=== Begin Enclosure ===
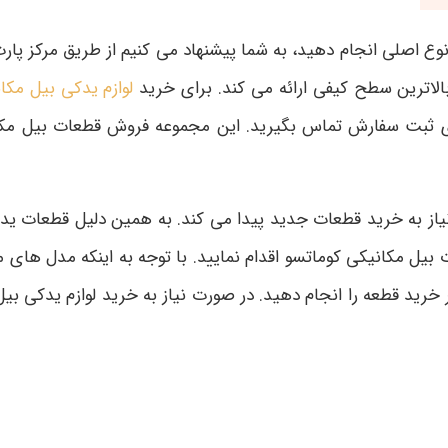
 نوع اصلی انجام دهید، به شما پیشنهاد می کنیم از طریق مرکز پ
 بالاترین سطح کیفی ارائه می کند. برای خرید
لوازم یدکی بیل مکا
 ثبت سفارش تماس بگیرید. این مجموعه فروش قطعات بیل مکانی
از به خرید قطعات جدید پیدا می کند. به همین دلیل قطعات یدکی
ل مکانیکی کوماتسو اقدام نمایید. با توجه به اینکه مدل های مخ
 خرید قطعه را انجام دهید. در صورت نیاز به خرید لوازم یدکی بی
=== End Enclosure ===
=== Begin Enclosure ===
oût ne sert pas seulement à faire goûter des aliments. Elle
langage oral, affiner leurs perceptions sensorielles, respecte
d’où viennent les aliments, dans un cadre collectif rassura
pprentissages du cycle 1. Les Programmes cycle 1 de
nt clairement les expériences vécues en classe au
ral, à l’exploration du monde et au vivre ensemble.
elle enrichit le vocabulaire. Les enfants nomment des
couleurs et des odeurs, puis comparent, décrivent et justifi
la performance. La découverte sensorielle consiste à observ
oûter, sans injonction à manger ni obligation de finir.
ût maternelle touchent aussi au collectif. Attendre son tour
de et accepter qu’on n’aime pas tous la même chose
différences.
=== End Enclosure ===
TASK INSTRUCTIONS:
Write out exactly the lines above from the line with "لوازم یدکی بیل مکا" through the line with "خرید قطعه را", both of them included, and leave out all other lines.

RESPONSE AREA:
لوازم یدکی بیل مکا
 ثبت سفارش تماس بگیرید. این مجموعه فروش قطعات بیل مکانی
از به خرید قطعات جدید پیدا می کند. به همین دلیل قطعات یدکی
ل مکانیکی کوماتسو اقدام نمایید. با توجه به اینکه مدل های مخ
 خرید قطعه را انجام دهید. در صورت نیاز به خرید لوازم یدکی بی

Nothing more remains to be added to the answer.